ABOUT THIS TASK
Please set the lines down again exactly, from the top of the entries through the line that contains "Маринованная мойва. Надёжный".

AVAILABLE DATA
____________________

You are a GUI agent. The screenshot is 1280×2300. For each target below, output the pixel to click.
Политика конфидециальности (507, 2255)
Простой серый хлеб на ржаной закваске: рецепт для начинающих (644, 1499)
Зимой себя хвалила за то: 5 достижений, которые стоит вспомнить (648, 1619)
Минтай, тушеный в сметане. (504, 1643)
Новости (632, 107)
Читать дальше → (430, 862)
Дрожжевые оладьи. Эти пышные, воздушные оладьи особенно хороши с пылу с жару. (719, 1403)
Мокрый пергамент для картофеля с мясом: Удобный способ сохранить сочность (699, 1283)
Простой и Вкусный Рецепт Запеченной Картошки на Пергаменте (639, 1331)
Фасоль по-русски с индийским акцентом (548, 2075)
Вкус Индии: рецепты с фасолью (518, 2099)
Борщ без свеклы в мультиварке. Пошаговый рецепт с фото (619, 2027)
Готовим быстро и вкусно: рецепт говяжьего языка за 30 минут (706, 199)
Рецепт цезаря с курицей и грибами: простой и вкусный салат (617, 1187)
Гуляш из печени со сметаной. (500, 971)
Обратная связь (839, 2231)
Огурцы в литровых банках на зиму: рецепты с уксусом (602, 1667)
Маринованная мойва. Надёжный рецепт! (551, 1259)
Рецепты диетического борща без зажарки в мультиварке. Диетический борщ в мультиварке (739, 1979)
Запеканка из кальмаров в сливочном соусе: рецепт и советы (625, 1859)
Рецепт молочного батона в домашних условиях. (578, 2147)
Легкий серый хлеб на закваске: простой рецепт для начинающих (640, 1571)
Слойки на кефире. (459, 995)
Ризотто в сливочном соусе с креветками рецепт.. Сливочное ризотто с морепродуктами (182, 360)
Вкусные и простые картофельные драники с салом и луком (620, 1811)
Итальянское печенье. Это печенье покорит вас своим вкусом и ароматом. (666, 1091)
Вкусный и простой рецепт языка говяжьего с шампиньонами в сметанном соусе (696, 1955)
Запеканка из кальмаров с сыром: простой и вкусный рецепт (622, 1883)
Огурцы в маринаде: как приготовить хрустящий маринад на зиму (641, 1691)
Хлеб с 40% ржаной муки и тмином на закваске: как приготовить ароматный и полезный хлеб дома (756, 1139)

____________________

THE ANSWER
You are a GUI agent. The screenshot is 1280×2300. For each target below, output the pixel to click.
Политика конфидециальности (507, 2255)
Простой серый хлеб на ржаной закваске: рецепт для начинающих (644, 1499)
Зимой себя хвалила за то: 5 достижений, которые стоит вспомнить (648, 1619)
Минтай, тушеный в сметане. (504, 1643)
Новости (632, 107)
Читать дальше → (430, 862)
Дрожжевые оладьи. Эти пышные, воздушные оладьи особенно хороши с пылу с жару. (719, 1403)
Мокрый пергамент для картофеля с мясом: Удобный способ сохранить сочность (699, 1283)
Простой и Вкусный Рецепт Запеченной Картошки на Пергаменте (639, 1331)
Фасоль по-русски с индийским акцентом (548, 2075)
Вкус Индии: рецепты с фасолью (518, 2099)
Борщ без свеклы в мультиварке. Пошаговый рецепт с фото (619, 2027)
Готовим быстро и вкусно: рецепт говяжьего языка за 30 минут (706, 199)
Рецепт цезаря с курицей и грибами: простой и вкусный салат (617, 1187)
Гуляш из печени со сметаной. (500, 971)
Обратная связь (839, 2231)
Огурцы в литровых банках на зиму: рецепты с уксусом (602, 1667)
Маринованная мойва. Надёжный рецепт! (551, 1259)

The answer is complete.